◆ Aim of the task:
Skip the pictures. Return exactly the lines from the one containing "2025年哈尔滨音乐学院艺术类校考专业名单一览表" through the end of the entries below.

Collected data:
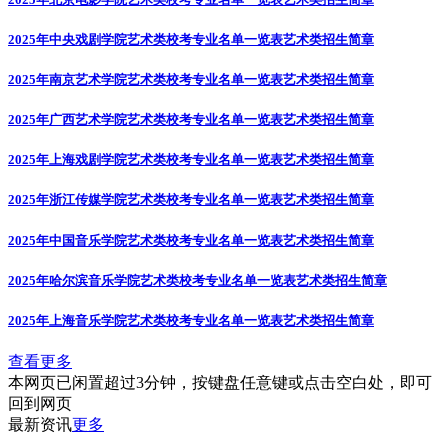
2025年中央戏剧学院艺术类校考专业名单一览表
艺术类招生简章
2025年南京艺术学院艺术类校考专业名单一览表
艺术类招生简章
2025年广西艺术学院艺术类校考专业名单一览表
艺术类招生简章
2025年上海戏剧学院艺术类校考专业名单一览表
艺术类招生简章
2025年浙江传媒学院艺术类校考专业名单一览表
艺术类招生简章
2025年中国音乐学院艺术类校考专业名单一览表
艺术类招生简章
2025年哈尔滨音乐学院艺术类校考专业名单一览表
艺术类招生简章
2025年上海音乐学院艺术类校考专业名单一览表
艺术类招生简章
查看更多
本网页已闲置超过3分钟，按键盘任意键或点击空白处，即可
回到网页
最新资讯
更多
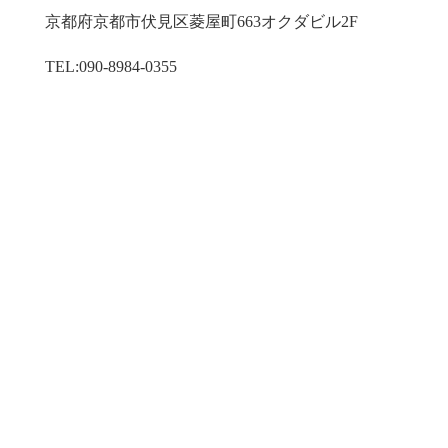
京都府京都市伏見区菱屋町663オクダビル2F
TEL:090-8984-0355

◆ Completed task:
2025年哈尔滨音乐学院艺术类校考专业名单一览表
艺术类招生简章
2025年上海音乐学院艺术类校考专业名单一览表
艺术类招生简章
查看更多
本网页已闲置超过3分钟，按键盘任意键或点击空白处，即可
回到网页
最新资讯
更多
京都府京都市伏見区菱屋町663オクダビル2F
TEL:090-8984-0355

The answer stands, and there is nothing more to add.